[Task instructions]:
Please return every record exactly, with no pictures included.
─── Given entries ───
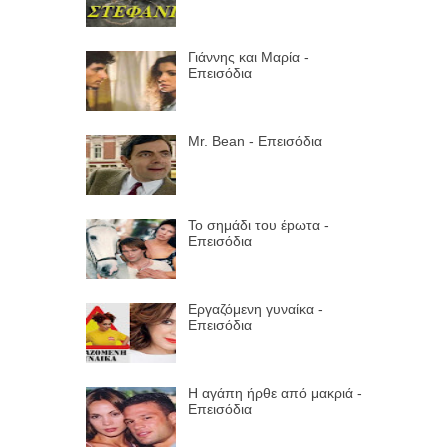
Γιάννης και Μαρία -
Επεισόδια
Mr. Bean - Επεισόδια
Το σημάδι του έpωτα -
Επεισόδια
Εργαζόμενη γυναίκα -
Επεισόδια
Η αγάπη ήρθε από μακριά -
Επεισόδια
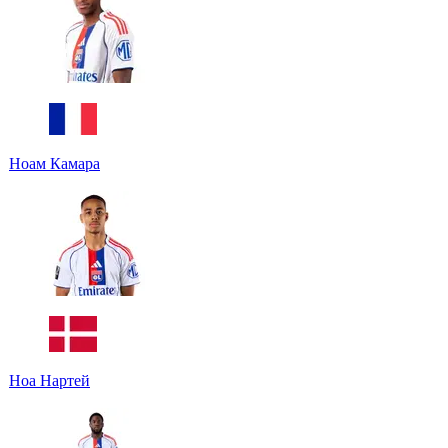
Ноам Камара
Ноа Нартей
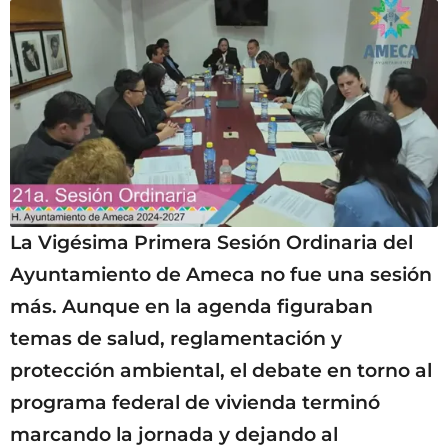
La Vigésima Primera Sesión Ordinaria del
Ayuntamiento de Ameca no fue una sesión
más. Aunque en la agenda figuraban
temas de salud, reglamentación y
protección ambiental, el debate en torno al
programa federal de vivienda terminó
marcando la jornada y dejando al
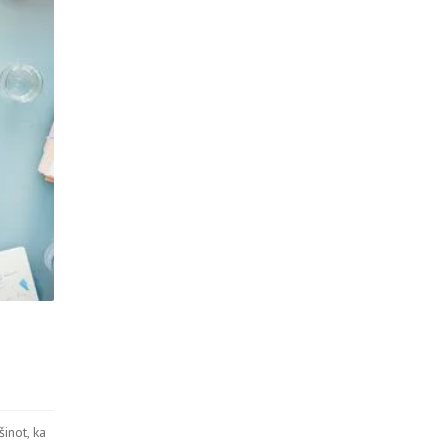
inot, ka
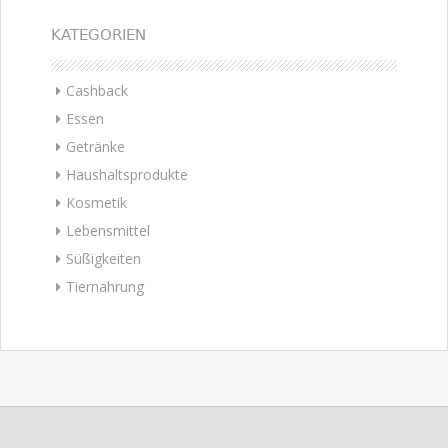
KATEGORIEN
Cashback
Essen
Getränke
Haushaltsprodukte
Kosmetik
Lebensmittel
Süßigkeiten
Tiernahrung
───
[Your solution]:
Γιάννης και Μαρία -
Επεισόδια
Mr. Bean - Επεισόδια
Το σημάδι του έpωτα -
Επεισόδια
Εργαζόμενη γυναίκα -
Επεισόδια
Η αγάπη ήρθε από μακριά -
Επεισόδια
Ноам Камара
Ноа Нартей
La Vigésima Primera Sesión Ordinaria del
Ayuntamiento de Ameca no fue una sesión
más. Aunque en la agenda figuraban
temas de salud, reglamentación y
protección ambiental, el debate en torno al
programa federal de vivienda terminó
marcando la jornada y dejando al
inot, ka
KATEGORIEN
Cashback
Essen
Getränke
Haushaltsprodukte
Kosmetik
Lebensmittel
Süßigkeiten
Tiernahrung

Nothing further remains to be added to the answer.